In normal times, that would be a signal to the party doing things that all these people didn't like to back off a bit.  But the Republicans, tone deaf as always, had convinced themselves that they still held the majority position and decided to double down on it.  How did they accomplish this?  First they threatened to shut down the government if they didn't get their way entire but cooler heads prevailed that time.  Those same heads lost it when their "genius" Representative Paul Ryan came out with his budget for 2012. 

This was a wishlist of every thing the Republicans have wanted to do ever since the South went from solid Democratic to pretty-solid Republican.  Make Medicare into a voucher-like system instead of the single payer system it is now, cut back Social Security, defund NPR, Planned Parenthood and even more like cutting food stamps and school lunches.  Now, it would have been bad enough for them if this budget abomination had just stayed in the realm of "proposed" but they had to go that one more step and go ahead and pass it in the House.

Oops. 

Big boo boo.  Now there's actual votes to have to defend to the folks back home.  No denying that or saying you really meant to do something else there.
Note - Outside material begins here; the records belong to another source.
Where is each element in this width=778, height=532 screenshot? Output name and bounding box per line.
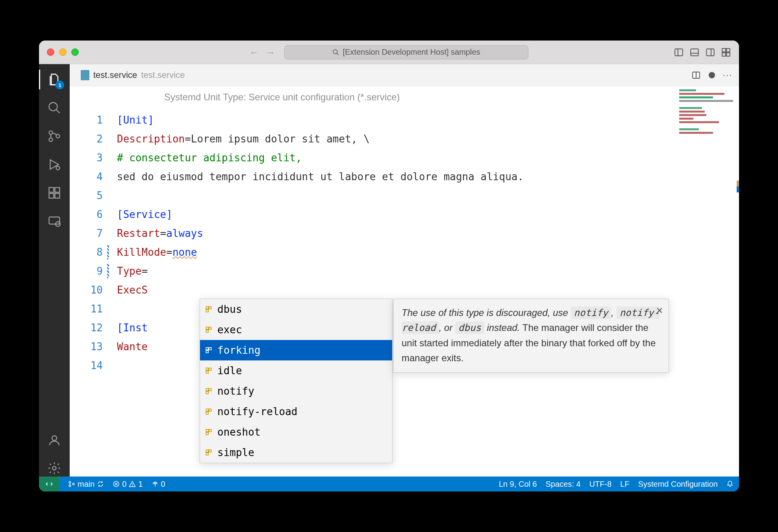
suggest-item[interactable]: notify-reload (200, 401, 392, 422)
suggest-item[interactable]: simple (200, 442, 392, 463)
svg-point-52 (69, 481, 71, 483)
eol-label: LF (620, 480, 629, 489)
suggest-widget: dbusexecforkingidlenotifynotify-reloadon… (200, 299, 393, 463)
svg-point-0 (333, 50, 338, 54)
customize-layout-button[interactable] (721, 47, 731, 57)
command-center[interactable]: [Extension Development Host] samples (284, 45, 528, 59)
svg-rect-47 (209, 429, 211, 432)
code-token: Restart (117, 227, 160, 239)
code-token: [Unit] (117, 114, 154, 126)
svg-rect-10 (722, 53, 726, 56)
status-encoding[interactable]: UTF-8 (589, 480, 612, 489)
svg-rect-41 (209, 388, 211, 391)
suggest-item[interactable]: dbus (200, 299, 392, 320)
svg-rect-36 (206, 351, 208, 353)
nav-back-button[interactable]: ← (249, 47, 259, 57)
svg-rect-50 (209, 450, 211, 452)
svg-rect-42 (206, 392, 208, 394)
tab-dirty-indicator[interactable] (706, 69, 718, 81)
activity-source-control[interactable] (46, 128, 63, 144)
code-token: always (166, 227, 203, 239)
code-token: sed do eiusmod tempor incididunt ut labo… (117, 171, 524, 183)
suggest-item[interactable]: oneshot (200, 422, 392, 442)
line-number: 8 (70, 243, 103, 262)
svg-rect-34 (206, 347, 208, 350)
activity-run-debug[interactable] (46, 156, 63, 173)
svg-point-17 (56, 166, 60, 170)
close-icon[interactable]: ✕ (656, 304, 663, 318)
antenna-icon (152, 480, 159, 488)
doc-text: instead. (484, 322, 520, 333)
svg-rect-22 (49, 217, 60, 224)
activity-search[interactable] (46, 100, 63, 116)
suggest-item[interactable]: exec (200, 320, 392, 340)
svg-rect-46 (206, 429, 208, 432)
suggest-item[interactable]: notify (200, 381, 392, 401)
line-number: 10 (70, 281, 103, 299)
svg-point-14 (49, 131, 53, 135)
suggest-item[interactable]: idle (200, 360, 392, 381)
encoding-label: UTF-8 (589, 480, 612, 489)
code-token: Lorem ipsum dolor sit amet, (191, 133, 363, 145)
nav-forward-button[interactable]: → (265, 47, 276, 57)
activity-settings[interactable] (46, 460, 63, 477)
doc-text: , (611, 307, 616, 318)
split-editor-button[interactable] (690, 69, 702, 81)
svg-rect-48 (206, 432, 208, 435)
line-number: 2 (70, 129, 103, 148)
editor-body[interactable]: Systemd Unit Type: Service unit configur… (70, 86, 739, 477)
minimap[interactable] (676, 86, 739, 477)
svg-rect-19 (55, 188, 60, 192)
status-indent[interactable]: Spaces: 4 (546, 480, 581, 489)
inlay-hint: Systemd Unit Type: Service unit configur… (164, 92, 400, 103)
svg-rect-21 (55, 194, 60, 198)
code-content[interactable]: [Unit] Description=Lorem ipsum dolor sit… (113, 86, 676, 477)
close-window-button[interactable] (47, 48, 54, 56)
status-cursor[interactable]: Ln 9, Col 6 (499, 480, 537, 489)
enum-member-icon (204, 386, 213, 396)
suggest-item[interactable]: forking (200, 340, 392, 360)
suggest-item-label: forking (217, 344, 261, 356)
indent-label: Spaces: 4 (546, 480, 581, 489)
toggle-primary-sidebar-button[interactable] (674, 47, 684, 57)
svg-point-12 (49, 103, 57, 111)
activity-remote-explorer[interactable] (46, 213, 63, 229)
toggle-secondary-sidebar-button[interactable] (705, 47, 715, 57)
traffic-lights (47, 48, 79, 56)
status-problems[interactable]: 0 1 (113, 480, 143, 489)
toggle-panel-button[interactable] (689, 47, 700, 57)
branch-label: main (78, 480, 94, 489)
status-language[interactable]: Systemd Configuration (638, 480, 718, 489)
enum-member-icon (204, 448, 213, 457)
maximize-window-button[interactable] (71, 48, 79, 56)
remote-button[interactable] (39, 477, 59, 491)
svg-point-25 (53, 467, 56, 470)
minimize-window-button[interactable] (59, 48, 67, 56)
code-token: = (160, 227, 167, 239)
error-icon (113, 480, 120, 488)
tab-test-service[interactable]: test.service test.service (75, 64, 191, 86)
status-ports[interactable]: 0 (152, 480, 165, 489)
tab-more-button[interactable]: ··· (722, 69, 734, 81)
svg-rect-38 (209, 368, 211, 370)
svg-rect-49 (206, 450, 208, 452)
status-notifications[interactable] (726, 480, 734, 488)
line-number: 11 (70, 299, 103, 318)
activity-explorer[interactable]: 1 (46, 71, 63, 88)
status-branch[interactable]: main (68, 480, 104, 489)
suggest-item-label: simple (217, 447, 254, 458)
enum-member-icon (204, 427, 213, 437)
code-token: KillMode (117, 246, 166, 258)
line-number: 4 (70, 167, 103, 186)
code-token: Type (117, 265, 142, 277)
activity-extensions[interactable] (46, 185, 63, 201)
activity-accounts[interactable] (46, 432, 63, 448)
status-eol[interactable]: LF (620, 480, 629, 489)
svg-rect-29 (209, 307, 211, 309)
code-token: # consectetur adipiscing elit, (117, 152, 302, 164)
tab-path: test.service (141, 70, 185, 80)
code-token: Description (117, 133, 185, 145)
editor-area: test.service test.service ··· Systemd Un… (70, 64, 739, 477)
suggest-item-label: notify-reload (217, 406, 298, 417)
svg-rect-40 (206, 388, 208, 391)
The Republicans are now getting a taste of what they try so hard to avoid: reality.  The new Tea Bag members of the House are holding town halls while they're off and instead of friendly crowds shouting down pesky liberals they're finding they are the ones being shouted at and not in a good way.  Why, their "courageous" Rep. Ryan even got BOOED by a home district crowd.

Knowing the Republicans, they'll ignore even these clear signals and go even further with their policies.

Election night 2012 just might be a lot more fun than the one in 2010 was.